In our case we are not merging branches with a shared history, so the --allow-unrelated-histories
flag explicitly lets us merge two histories that do not have a common ancestor. If these were different versions of the same project this would be a potentially catastrophic operation that could leave our working tree missing commits with no way to revert, which is why the flag was introduced. With two separate projects combined, however, those issues are not possible.
For the truly adventurous, here is the actual implementation of git merge
where a quick Find in Page with the string ‘allow_unrelated’ will traverse in the code to where the--allow-unrelated-histories
flag is handled.
An important note picked up from the docs is to make sure to have your working tree up to date with all changes on both the named and current branches (or in our case repositories,) with no outstanding unstaged changes that you might care about. If this is not the case those outstanding changes have a chance of being lost.
5 git remote remove project-a
Finally, we return to git remote
and use git remote remove
to remove the named project-a
from project-b
’s remote tracking. All remote-tracking branches and configuration settings for project-a
are removed from project-b
, so that our now merged project no longer refers to the still existing project-a
. This completes our process by uncoupling the two repositories after we have incorporated project-a
’s files and history into project-b
successfully.
Not included in the original stackoverflow.com answer we could include a line like
rm -rf path/to/project-a
if we no longer wanted to keep the copy of the originalproject-a
.
I wound up cleaning up both projects’ working trees and then ran these exact commands to merge my two projects. It went as smoothly as advertised in the answer comments, with only one line of conflict in my .gitignore file which was easily fixed. If you’ve read this far, I hope you’ve got a couple of repos to smash together! Good luck!
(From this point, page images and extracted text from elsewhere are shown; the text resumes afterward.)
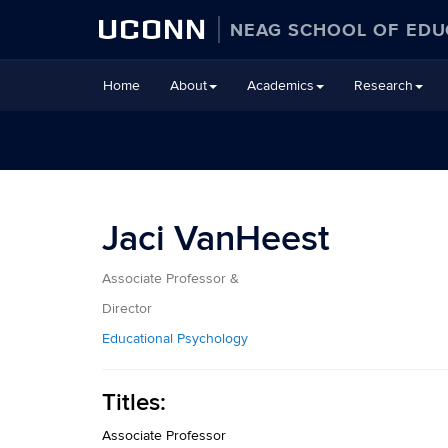
UCONN
NEAG SCHOOL OF EDU
Skip
Home
About
Academics
Research
to
content
Jaci VanHeest
Associate Professor &
Director
Educational Psychology
Titles:
Associate Professor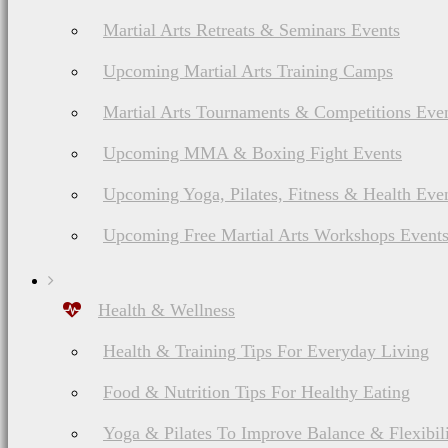
Martial Arts Retreats & Seminars Events
Upcoming Martial Arts Training Camps
Martial Arts Tournaments & Competitions Eve
Upcoming MMA & Boxing Fight Events
Upcoming Yoga, Pilates, Fitness & Health Eve
Upcoming Free Martial Arts Workshops Event
Health & Wellness
Health & Training Tips For Everyday Living
Food & Nutrition Tips For Healthy Eating
Yoga & Pilates To Improve Balance & Flexibil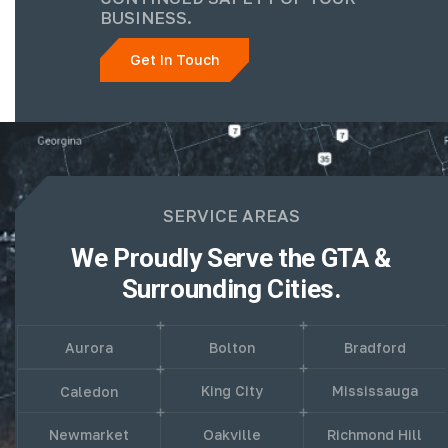
BUSINESS.
Get In Touch
SERVICE AREAS
We Proudly Serve the GTA &
Surrounding Cities.
Aurora
Bolton
Bradford
King City
Mississauga
Caledon
Newmarket
Oakville
Richmond Hill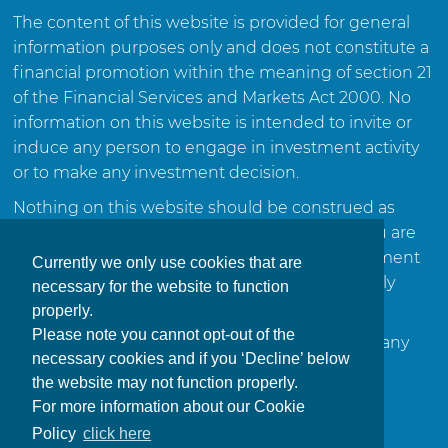
The content of this website is provided for general
information purposes only and does not constitute a
financial promotion within the meaning of section 21
of the Financial Services and Markets Act 2000. No
information on this website is intended to invite or
induce any person to engage in investment activity
or to make any investment decision.
Nothing on this website should be construed as
investment advice or a recommendation. If you are
in any doubt about the suitability of any investment
Currently we only use cookies that are
or course of action, you should consult a suitably
necessary for the website to function
qualified and regulated financial adviser.
properly.
Please note you cannot opt-out of the
This website is not intended for distribution in any
necessary cookies and if you ‘Decline’ below
jurisdiction where such distribution would be
the website may not function properly.
contrary to local law or regulation.
For more information about our Cookie
Policy
click here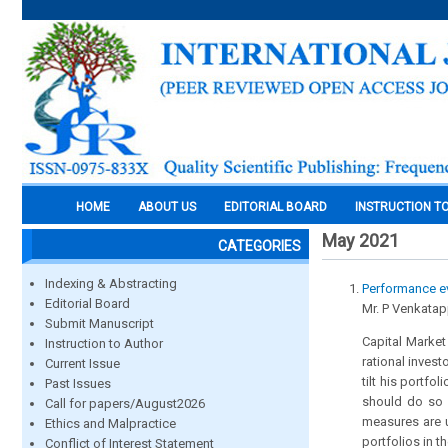
HOME
ABOUT US
EDITORIAL BOARD
INSTRUCTION T
May 2021
CATEGORIES
Indexing & Abstracting
Performance ev
Editorial Board
Mr. P Venkatap
Submit Manuscript
Capital Market
Instruction to Author
rational invest
Current Issue
tilt his portfo
Past Issues
should do so on
Call for papers/August2026
measures are u
Ethics and Malpractice
portfolios in 
Conflict of Interest Statement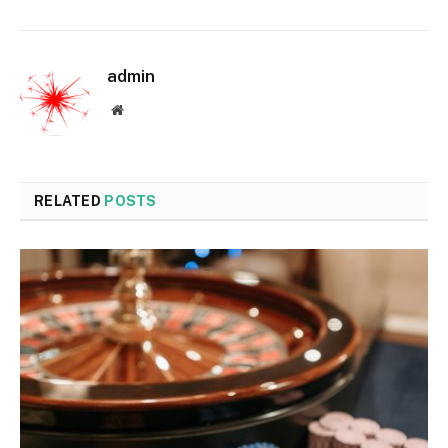
admin
Website
RELATED
POSTS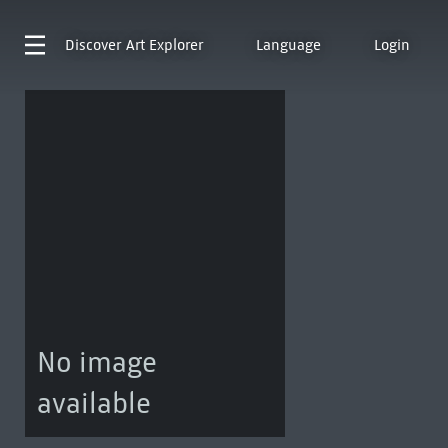
Discover
Art Explorer
Language
Login
No image
available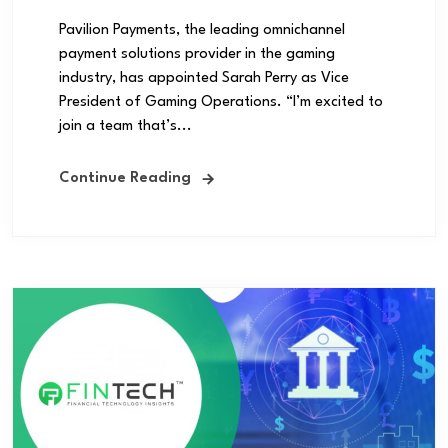
Pavilion Payments, the leading omnichannel
payment solutions provider in the gaming
industry, has appointed Sarah Perry as Vice
President of Gaming Operations. “I’m excited to
join a team that’s...
Continue Reading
A diversion on tags in Git
Here I felt the need to update myself on the tag functionality in git. Once again, the excellent git docs lay it out.
Git - Tagging
_Like most VCSs, Git has the ability to tag specific points in a repository’s history as being important. Typically…_git-scm.com
Essentially tags in git can be used to create a label for a particular commit, allowing you to reference it later. They allow a canonical reference point to a specific commit as opposed to a branch that starts at a specific commit and then tracks with changes. This allows for, in particular, versioning notation, so that a specific commit can be labeled as eg. v1.4
and later referenced via git commands.
There are two types of tags: ‘lightweight’ and ‘annotated’.
Lightweight stores only the tag name and reference to the commit checksum. It can be used to store temporary tags as a reference to transitional states or generally tags that are not expected to be maintained/shared.
Annotated tags include a message as well as a tag name, and store a full checksummed object in the git database including the tagger’s information and tagging date. This is the recommended type of tag for most tagging as it provides full information and can be signed and verified with GPG if needed.
A nice feature is the ability to tag commits after the fact so that the labeling process in the case of versioning does not have to take place in real-time but can be managed separately.
Tags are not shared by default when using i.e. git push
to a remote, so just like our git fetch --tags
call a git push --tags
option exists to send tags to a remote repository if desired.